« Le monde moderne a fait à l’humanité des conditions
telles, si entièrement et si absolument nouvelles, que tout ce que nous savons
par l’histoire, tout ce que nous avons appris des humanités précédentes ne peut
aucunement nous servir, ne peut pas nous faire avancer dans la connaissance du
monde où nous vivons. Il n’y a pas de précédents. Pour la première fois dans
l’histoire du monde les puissances spirituelles ont été toutes ensemble
refoulées non point par les puissances matérielles mais par une seule puissance
matérielle qui est la puissance de l’argent. (…) Pour la première fois dans
l’histoire du monde toutes les puissances spirituelles ensemble et toutes les
autres puissances matérielles ensemble et d’un seul mouvement et d’un même
mouvement ont reculé sur la face de la terre. Et comme une immense ligne elles
ont reculé sur toute la ligne. Et pour la première fois dans l’histoire du
monde l’argent est maître sans limitation ni mesure. Pour la première fois dans
l’histoire du monde l’argent est seul en face de l’esprit. (Et même il est seul
en face des autres matières.)
Pour la première fois dans l’histoire du monde l’argent est
seul devant Dieu.
L’instrument est devenu la matière et l’objet et le monde.
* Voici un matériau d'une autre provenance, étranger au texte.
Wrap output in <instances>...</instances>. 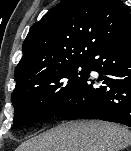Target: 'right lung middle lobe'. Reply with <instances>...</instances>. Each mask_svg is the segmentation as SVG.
Returning a JSON list of instances; mask_svg holds the SVG:
<instances>
[{"mask_svg":"<svg viewBox=\"0 0 131 151\" xmlns=\"http://www.w3.org/2000/svg\"><path fill=\"white\" fill-rule=\"evenodd\" d=\"M88 76L89 63L83 62L47 72L15 88L11 95L14 128L54 117Z\"/></svg>","mask_w":131,"mask_h":151,"instance_id":"obj_1","label":"right lung middle lobe"}]
</instances>
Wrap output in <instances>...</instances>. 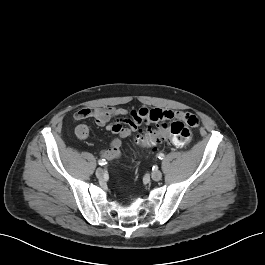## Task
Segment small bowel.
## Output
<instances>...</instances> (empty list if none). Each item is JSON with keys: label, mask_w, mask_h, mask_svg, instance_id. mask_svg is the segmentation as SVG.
I'll return each instance as SVG.
<instances>
[{"label": "small bowel", "mask_w": 265, "mask_h": 265, "mask_svg": "<svg viewBox=\"0 0 265 265\" xmlns=\"http://www.w3.org/2000/svg\"><path fill=\"white\" fill-rule=\"evenodd\" d=\"M148 111L145 108L128 111L125 108L100 107L96 109L82 108L74 113V121H80L89 117L94 118L98 126L105 127L107 131L115 135L109 147L101 151V156L111 160L121 156L122 141L129 138L137 129L149 123ZM167 118H177L187 122L189 117L194 116L187 111H163ZM195 117V116H194ZM78 139L85 140L89 136L87 125L80 124L75 129Z\"/></svg>", "instance_id": "small-bowel-1"}]
</instances>
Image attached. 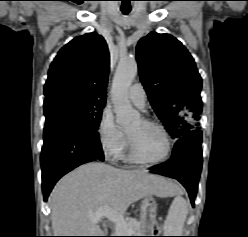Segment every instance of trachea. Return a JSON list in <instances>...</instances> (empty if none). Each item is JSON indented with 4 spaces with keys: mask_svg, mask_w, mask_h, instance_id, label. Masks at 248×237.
I'll return each instance as SVG.
<instances>
[{
    "mask_svg": "<svg viewBox=\"0 0 248 237\" xmlns=\"http://www.w3.org/2000/svg\"><path fill=\"white\" fill-rule=\"evenodd\" d=\"M122 12L123 14L127 15L130 12V10H122Z\"/></svg>",
    "mask_w": 248,
    "mask_h": 237,
    "instance_id": "obj_1",
    "label": "trachea"
}]
</instances>
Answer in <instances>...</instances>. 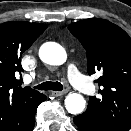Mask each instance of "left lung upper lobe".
Segmentation results:
<instances>
[{
	"label": "left lung upper lobe",
	"mask_w": 131,
	"mask_h": 131,
	"mask_svg": "<svg viewBox=\"0 0 131 131\" xmlns=\"http://www.w3.org/2000/svg\"><path fill=\"white\" fill-rule=\"evenodd\" d=\"M87 54L88 74L101 96L89 98L87 110L114 131L131 127V38L117 25L99 18L85 19L68 26Z\"/></svg>",
	"instance_id": "1"
}]
</instances>
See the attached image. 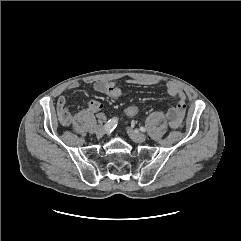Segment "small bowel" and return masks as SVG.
<instances>
[{
	"instance_id": "small-bowel-1",
	"label": "small bowel",
	"mask_w": 241,
	"mask_h": 241,
	"mask_svg": "<svg viewBox=\"0 0 241 241\" xmlns=\"http://www.w3.org/2000/svg\"><path fill=\"white\" fill-rule=\"evenodd\" d=\"M87 82H90L89 80ZM132 84H139V85H153L156 82L151 80H137L131 79L129 80ZM79 86V83L74 81L69 84L67 90L76 89ZM93 87L96 91L106 94L110 98L117 100L122 95V89L118 86L115 82L106 81V80H98L93 83ZM167 93L176 98V104L172 107L168 113L167 117L169 120V124L173 128H177L181 125L183 117L186 112V94L185 92L174 82H168L166 84ZM88 110L98 113L100 118H104L105 114L102 111L103 105L97 100H89L87 102ZM57 116L59 122L63 126H69L72 124L74 120V116L68 110L66 106V96L60 95L57 101Z\"/></svg>"
}]
</instances>
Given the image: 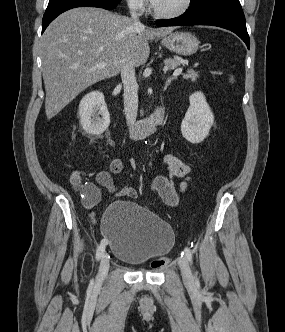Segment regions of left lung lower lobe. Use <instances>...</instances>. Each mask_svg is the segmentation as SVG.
Returning <instances> with one entry per match:
<instances>
[{
	"mask_svg": "<svg viewBox=\"0 0 285 332\" xmlns=\"http://www.w3.org/2000/svg\"><path fill=\"white\" fill-rule=\"evenodd\" d=\"M157 26L176 25H212L231 30L250 47L245 16L238 0L223 1L207 5L200 9L187 11L173 20H159Z\"/></svg>",
	"mask_w": 285,
	"mask_h": 332,
	"instance_id": "left-lung-lower-lobe-1",
	"label": "left lung lower lobe"
}]
</instances>
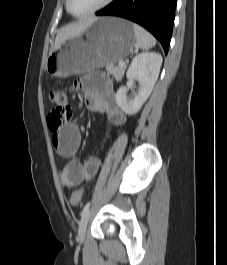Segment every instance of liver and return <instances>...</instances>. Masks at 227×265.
I'll return each instance as SVG.
<instances>
[{
  "label": "liver",
  "mask_w": 227,
  "mask_h": 265,
  "mask_svg": "<svg viewBox=\"0 0 227 265\" xmlns=\"http://www.w3.org/2000/svg\"><path fill=\"white\" fill-rule=\"evenodd\" d=\"M90 22H77L62 27L55 39V48L58 47L63 41L80 35L88 26Z\"/></svg>",
  "instance_id": "obj_1"
}]
</instances>
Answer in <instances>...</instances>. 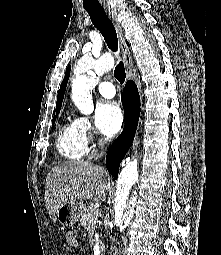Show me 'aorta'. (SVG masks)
Listing matches in <instances>:
<instances>
[{"label":"aorta","instance_id":"1","mask_svg":"<svg viewBox=\"0 0 221 255\" xmlns=\"http://www.w3.org/2000/svg\"><path fill=\"white\" fill-rule=\"evenodd\" d=\"M99 72L100 68L95 65L84 74L76 76L72 82V100L83 114H90L94 109L92 89L98 82ZM138 180L137 161L134 160L122 169L117 180L114 220L121 231L130 224L134 216Z\"/></svg>","mask_w":221,"mask_h":255}]
</instances>
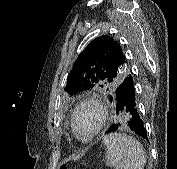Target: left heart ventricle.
<instances>
[{
	"mask_svg": "<svg viewBox=\"0 0 177 169\" xmlns=\"http://www.w3.org/2000/svg\"><path fill=\"white\" fill-rule=\"evenodd\" d=\"M77 127L83 135L91 134L98 125V115L90 107L83 108L77 115Z\"/></svg>",
	"mask_w": 177,
	"mask_h": 169,
	"instance_id": "obj_1",
	"label": "left heart ventricle"
}]
</instances>
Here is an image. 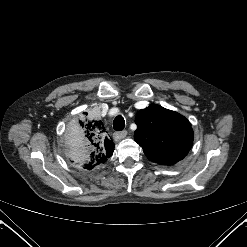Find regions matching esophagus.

De là est venue cette immense prostitution du monde moderne. Elle ne vient pas
de la luxure. Elle n’en est pas digne. Elle vient de l’argent. Elle vient de
cette universelle interchangeabilité (…). Le monde moderne n’est pas universellement
prostitutionnel par luxure. Il en est bien incapable. Il est universellement
prostitutionnel parce qu’il est universellement interchangeable. Il ne s’est
pas procuré de la bassesse et de la turpitude avec son argent. Mais parce qu’il
avait tout réduit en argent, il s’est trouvé que tout était bassesse et
turpitude.
Je parlerai un langage grossier. Je dirai : Pour la première
fois dans l’histoire du monde l’argent est le maître du curé comme il est le
maître du philosophe. Il est le maître du pasteur comme il est le maître du
rabbin. Et il est le maître du poète comme il est le maître du statuaire et du
peintre.
Le monde moderne a créé une situation nouvelle, nova ab
integro. L’argent est le maître de l’homme d’Etat comme il est le maître de l’homme
d’affaires. Et il est le maître du magistrat comme il est le maître du simple
citoyen. Et il est le maître de l’Etat comme il est le maître de l’école. Et il
est le maître du public comme il est le maître du privé. Et il est le maître de
la justice plus profondément qu’il n’était le maître de l’iniquité. Et il est
le maître de la vertu plus profondément qu’il n’était le maître du vice.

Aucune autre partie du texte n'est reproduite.